Действительно, не ошибся Дмитрий с назначением на должность этого, как там его, подскарбия. Кстати, заодно я узнал, что означает это слово. Оказывается, если перевести на русский, то казначей.
Не удержавшись, я поинтересовался, какой ему резон. Вроде бы и сам из их сословия, а слова мои направлены как раз против, так почему…
– Я ведь в Посольском приказе служу, а там посулов да подношений не дают, – пояснил он. – Вот и обидно мне. – Легкая улыбка скользнула по его лицу, но, заметив, что я жду продолжения, он сразу поправился: – Ну а ежели всурьез, то мыслится, что умных людишек не столь много на свете, так что им сам бог велел друг дружки держаться. Был бы, к примеру, на моем месте Сутупов, коего государь назначил своим печатником и думным дьяком, от него ты навряд ли дождался бы советов, а я – дело иное.
Он говорил еще долго, но главное, хоть и тщательно завуалированное, я понял. В какой-то мере это своего рода благодарность Афанасия Ивановича за то, что я освободил ему дорожку, избавив от очень опасного конкурента. Вот и расплачивался сейчас со мной Власьев, который ныне вылез в первые.

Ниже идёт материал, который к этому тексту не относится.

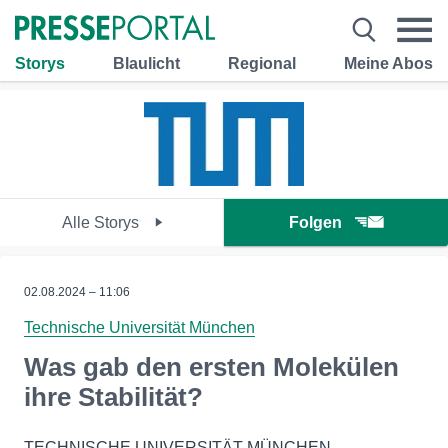
Storys
Blaulicht
Regional
Meine Abos
Alle Storys
Folgen
02.08.2024 – 11:06
Technische Universität München
Was gab den ersten Molekülen
ihre Stabilität?
TECHNISCHE UNIVERSITÄT MÜNCHEN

Не случайно он уже на выходе добавил, склонившись в низком поклоне:
– За «вича» благодать тебе, княже, и учтивость твою накрепко запомню, а там как знать – ежели еще чем сгожусь, токмо рад буду подсобить.
«Эдакий светлый луч в темном царстве», – вздохнул я, глядя ему вслед.
А вот рязанский архиепископ, как человек проницательный, усомнился в том, что все высказанные накануне идеи принадлежат мне самому, и не просто не поверил, но и попытался выяснить, где и от кого я все это вызнал.
– А поведай, сын мой, откуда в тебе столь великая премудрость? – открыто поинтересовался он на следующий день, уже после окончания моей исповеди. – Не верится мне, что в столь малые лета ты сам постиг все, что излагал нам вчера.
– Каюсь, владыка, – проникновенно произнес я, простодушно уставившись в его хитрющие серые глаза. – Странствуя по свету, подглядел я там и тут в разных странах, что где хорошего. Сам же ничего нового не выдумал, но ссылаться на фряжские, французские и иные земли не хотел из грешного тщеславия.
– То малый грех, – успокоил он меня, – ибо суть твоего деяния все равно благая. Однако по совокупности налагаю на тебя епитимию – в течение месяца трижды на дню честь «Отче наш» и…
Названий остальных молитв я не запомнил, ибо выполнять ничего не собирался, но про себя отметил, что даже если бы и пришлось, то оказалось бы совсем не обременительно, хотя я вывалил ему приличную кучку своих грехов, включая несоблюдение постов – достаточно тяжкое деяние по нынешним временам.